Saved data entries
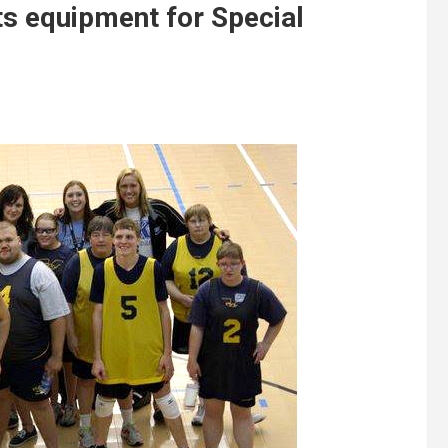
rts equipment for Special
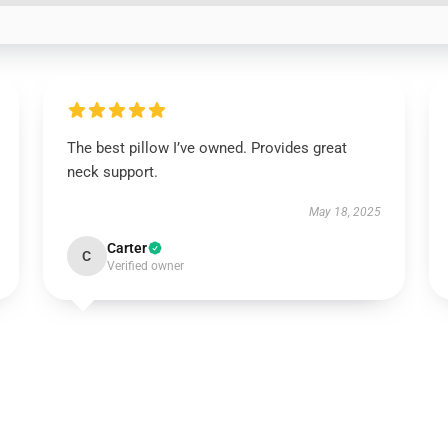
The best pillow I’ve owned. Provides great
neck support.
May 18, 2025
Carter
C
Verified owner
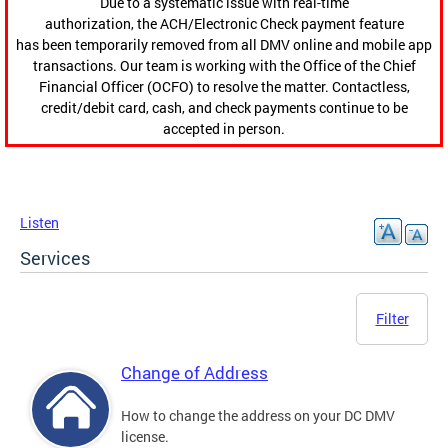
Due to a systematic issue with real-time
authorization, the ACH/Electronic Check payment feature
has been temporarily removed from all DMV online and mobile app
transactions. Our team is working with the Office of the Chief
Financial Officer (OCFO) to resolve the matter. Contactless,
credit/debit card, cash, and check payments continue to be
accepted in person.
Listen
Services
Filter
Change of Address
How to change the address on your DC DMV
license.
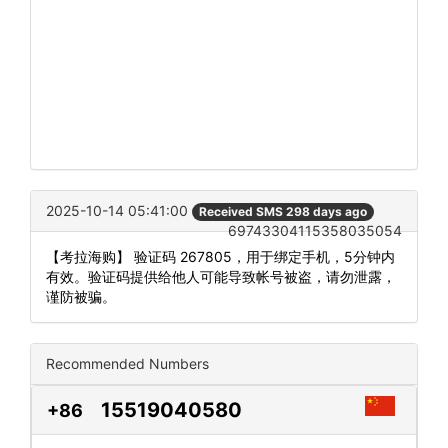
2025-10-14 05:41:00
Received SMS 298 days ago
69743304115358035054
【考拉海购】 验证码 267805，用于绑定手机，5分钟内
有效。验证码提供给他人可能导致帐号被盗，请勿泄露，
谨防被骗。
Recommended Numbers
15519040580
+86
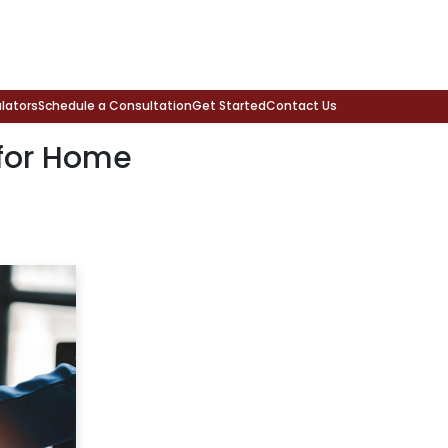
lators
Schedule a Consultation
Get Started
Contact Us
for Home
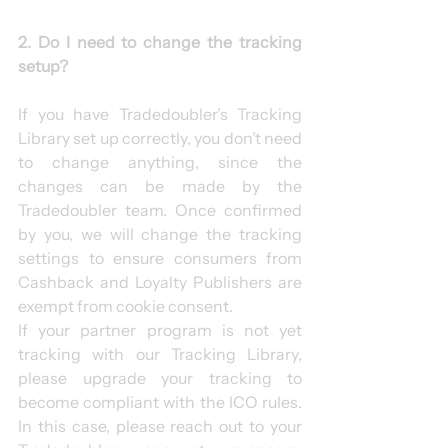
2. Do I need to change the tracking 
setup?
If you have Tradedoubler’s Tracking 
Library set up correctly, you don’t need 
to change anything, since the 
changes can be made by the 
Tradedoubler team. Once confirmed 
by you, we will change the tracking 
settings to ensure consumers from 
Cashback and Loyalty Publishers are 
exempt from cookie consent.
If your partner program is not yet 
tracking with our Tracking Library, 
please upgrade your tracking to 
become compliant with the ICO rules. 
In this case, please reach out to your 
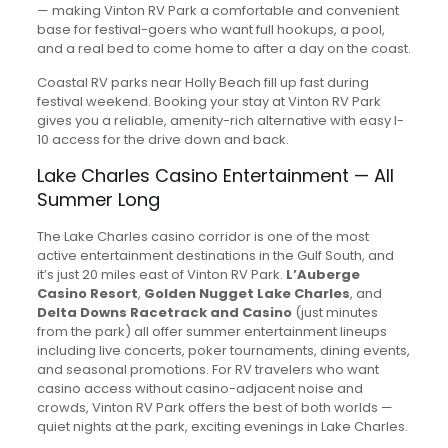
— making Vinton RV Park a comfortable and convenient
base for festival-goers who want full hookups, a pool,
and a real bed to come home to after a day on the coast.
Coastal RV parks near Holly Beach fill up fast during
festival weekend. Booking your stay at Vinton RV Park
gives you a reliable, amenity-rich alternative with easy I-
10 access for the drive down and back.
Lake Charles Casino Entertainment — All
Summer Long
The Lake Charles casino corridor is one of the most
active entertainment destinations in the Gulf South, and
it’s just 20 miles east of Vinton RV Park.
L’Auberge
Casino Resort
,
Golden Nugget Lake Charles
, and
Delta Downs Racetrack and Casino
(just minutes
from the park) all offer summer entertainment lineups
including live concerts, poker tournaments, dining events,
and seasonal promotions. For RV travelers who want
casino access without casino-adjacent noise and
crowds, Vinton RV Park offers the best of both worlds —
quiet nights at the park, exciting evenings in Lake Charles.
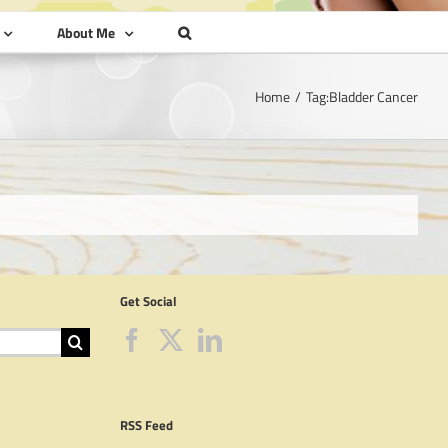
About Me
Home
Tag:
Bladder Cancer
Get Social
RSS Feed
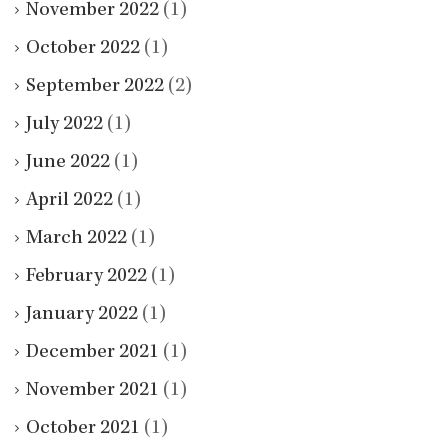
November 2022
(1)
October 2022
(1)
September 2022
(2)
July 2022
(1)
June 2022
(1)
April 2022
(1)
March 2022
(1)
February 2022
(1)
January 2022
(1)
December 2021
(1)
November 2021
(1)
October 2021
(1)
---
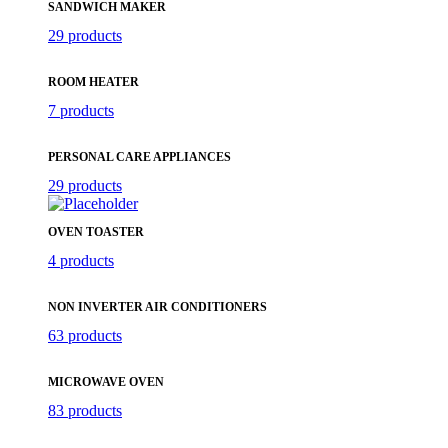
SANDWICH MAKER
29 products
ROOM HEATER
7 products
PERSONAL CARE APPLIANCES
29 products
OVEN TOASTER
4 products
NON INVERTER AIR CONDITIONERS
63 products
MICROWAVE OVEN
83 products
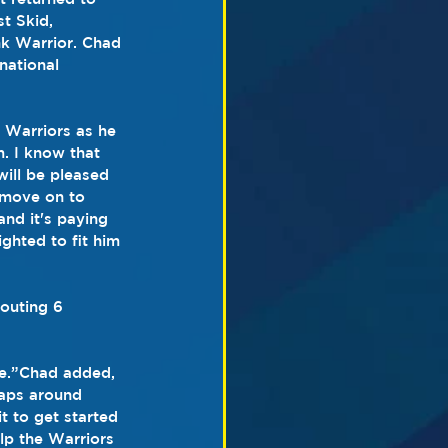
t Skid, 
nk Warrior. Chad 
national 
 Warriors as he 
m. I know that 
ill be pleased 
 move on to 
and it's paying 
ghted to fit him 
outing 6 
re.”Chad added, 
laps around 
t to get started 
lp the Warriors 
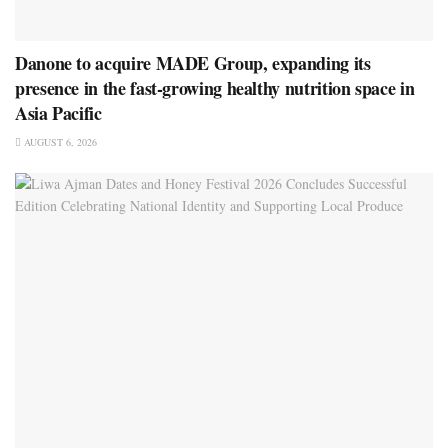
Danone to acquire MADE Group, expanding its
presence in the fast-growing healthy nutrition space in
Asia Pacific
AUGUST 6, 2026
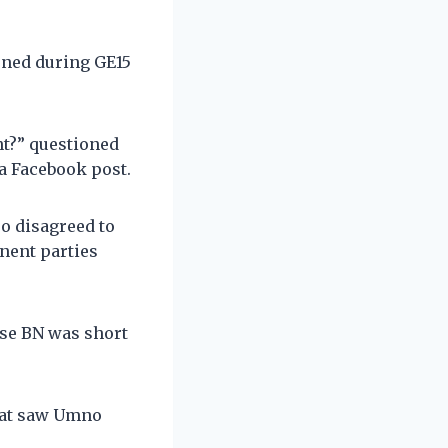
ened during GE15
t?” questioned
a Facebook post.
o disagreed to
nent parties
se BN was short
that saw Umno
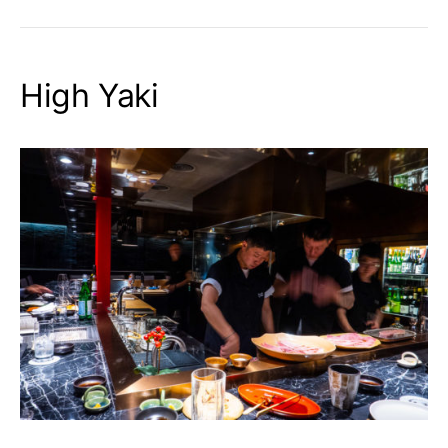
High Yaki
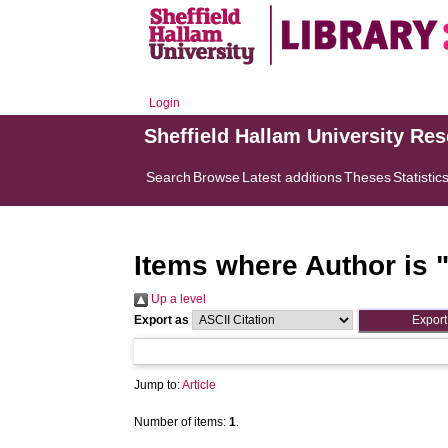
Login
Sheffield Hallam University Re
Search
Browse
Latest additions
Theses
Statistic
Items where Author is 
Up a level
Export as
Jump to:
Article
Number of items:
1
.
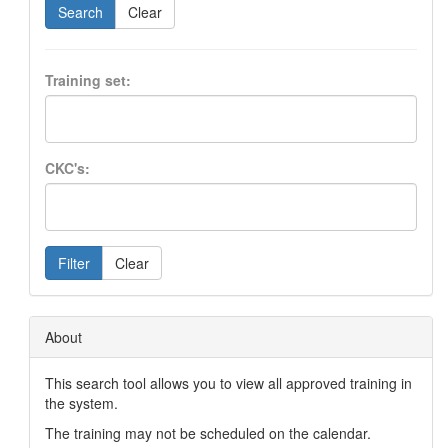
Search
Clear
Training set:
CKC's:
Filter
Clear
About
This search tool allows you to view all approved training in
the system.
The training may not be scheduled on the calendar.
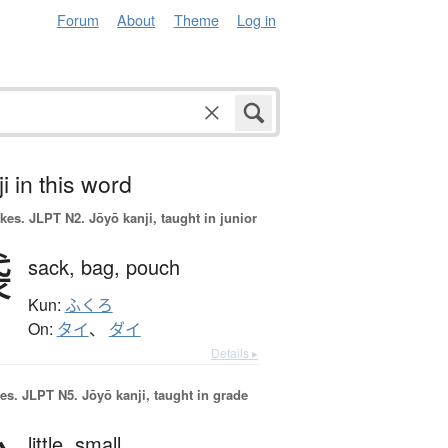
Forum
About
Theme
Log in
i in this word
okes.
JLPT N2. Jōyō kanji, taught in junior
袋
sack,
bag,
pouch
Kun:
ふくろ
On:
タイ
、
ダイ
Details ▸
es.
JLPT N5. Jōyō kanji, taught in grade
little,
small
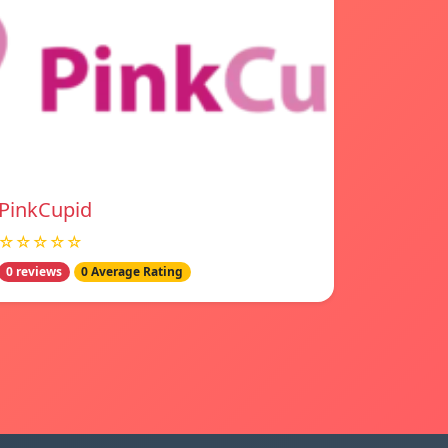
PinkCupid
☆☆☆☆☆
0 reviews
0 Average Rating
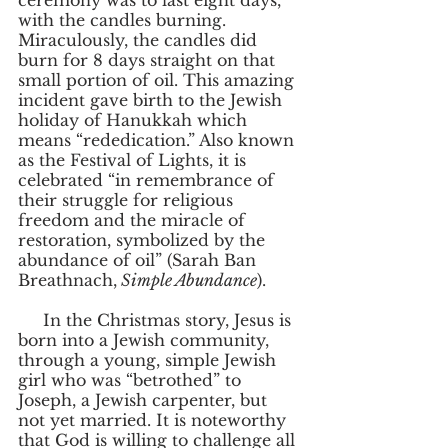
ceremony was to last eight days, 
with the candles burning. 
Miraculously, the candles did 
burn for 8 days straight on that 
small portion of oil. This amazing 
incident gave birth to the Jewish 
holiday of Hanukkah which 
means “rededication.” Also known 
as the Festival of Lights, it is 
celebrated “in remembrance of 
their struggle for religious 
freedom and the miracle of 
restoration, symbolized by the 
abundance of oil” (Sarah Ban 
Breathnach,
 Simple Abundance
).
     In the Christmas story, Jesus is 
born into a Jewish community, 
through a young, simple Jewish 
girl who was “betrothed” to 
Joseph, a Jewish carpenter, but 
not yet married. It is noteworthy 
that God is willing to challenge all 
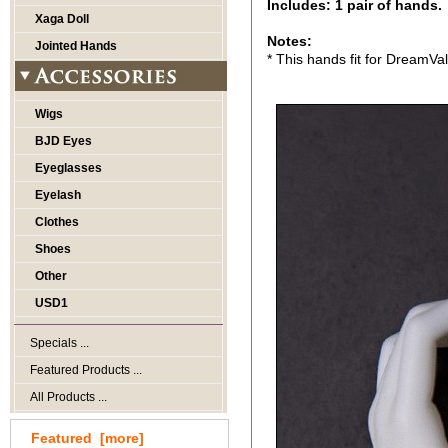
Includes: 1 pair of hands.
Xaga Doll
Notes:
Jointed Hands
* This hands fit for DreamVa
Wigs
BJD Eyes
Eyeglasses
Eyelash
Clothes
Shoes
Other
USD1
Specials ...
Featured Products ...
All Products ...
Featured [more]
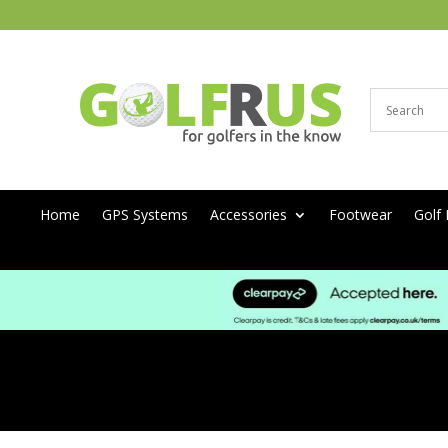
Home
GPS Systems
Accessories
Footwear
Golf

== Assignment ==
Take from the entries every line that has the string "want".

== Solution to this exercise ==
base for festival-goers who want full hookups, a pool,
and seasonal promotions. For RV travelers who want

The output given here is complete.